Анаксо выбирает алый. Демонасса открывает белый сосуд и, не дрогнув, переливает половину его содержимого в алый. Комнату наполняет терпкий, жгучий, тяжёлый, сложный древесный мужской аромат.
– Ах, как вы постарались, Анаксо! – восторженно поднимает к потолку глаза Демонасса. – Такой запах запоминается надолго. Он как одежда, как описание души. Вы такая искусная, такая исключительная. Царице понравится ваша работа.
Меж тем алый алабастрон плотно закупоривается. Анаксо грустно улыбается помощнице. Открывается набор чернил, на узкой полоске египетского папируса выводится «Арес».
– Позвольте, Анаксо, но ведь на алабастроне нет вашего клейма. – В правой руке Демонассы появляется небольшой деревянный штамп. – Пусть помнят, кто мастер-составитель.

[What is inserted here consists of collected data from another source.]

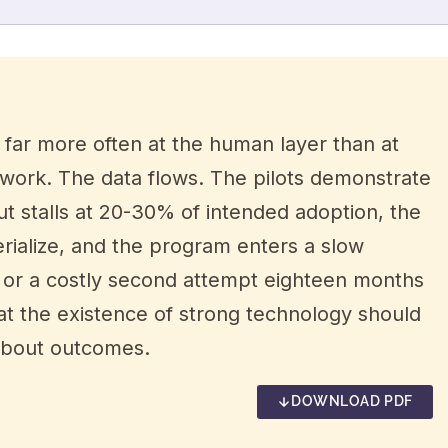
s far more often at the human layer than at
 work. The data flows. The pilots demonstrate
ut stalls at 20-30% of intended adoption, the
erialize, and the program enters a slow
nt or a costly second attempt eighteen months
hat the existence of strong technology should
 about outcomes.
DOWNLOAD PDF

– Нет, не будем проставлять, – печально произносит парфюмер.
– Вы думаете, Анаксо, им не понравятся духи? – Вновь на глазах помощницы появляются слёзы.
– Знак был свыше. Не заплатят. Оскорблений несчётно на спину повесят. Духи выкинут на свалку в тот же вечер. Про меня позабудут. Жалко стараний. Сколько затрат! Столько трудов! Сколько волнений! И всё понапрасну пропало! Печально-то как! Заказы лучших клиентов отложила надолго. Обидела людей. Извиняться теперь предстоит. Терпеть укоры. Эх, глупые мечты прославиться меня разорят. Наш домашний болтун так и вовсе предлагал подменить царский аромат на совсем простой.
– Да с нашего болтуна станет и не такое. Его язык длиннее вожжей. – Демонасса вытирает слёзы. Её лицо принимает разочарованное выражение. Помощница выставляет на стол пиксиду размером меньше, цветом белую, без украшений, вдвое меньше прежней ярко-синей. Алый алабастрон вкладывается в белую пиксиду. На том приготовления заканчиваются. Раздаётся двойной печальный вздох хозяйки и рабыни.
– Ты говорила, моё лучшее платье готово?
– Да, моя госпожа! – Вновь в девичьем голосе звучит радость и гордость. – Ваше тёмно-зелёное платье отглажено, складки накрахмалены, хрустят, как вы любите.
– Ну, пойдём собираться, моя добрая Демонасса. Сопроводишь меня до дворца. Приготовься меня утешать, на обратной дороге буду горько рыдать.
Анаксо встаёт, берёт в руки белую пиксиду, ещё раз с жалостью смотрит на белый алабастрон и ярко-синюю пиксиду, тихо покидает мастерскую ароматов.
Утро. Царский дворец
– Базилея, к вам парфюмер. – В покои царицы входит придворная дева с серебряной фибулой «Первая лучшая подруга», получив разрешение, за нею, яркой, гордой, входит скромная, напряжённая, бесцветная лицом Анаксо.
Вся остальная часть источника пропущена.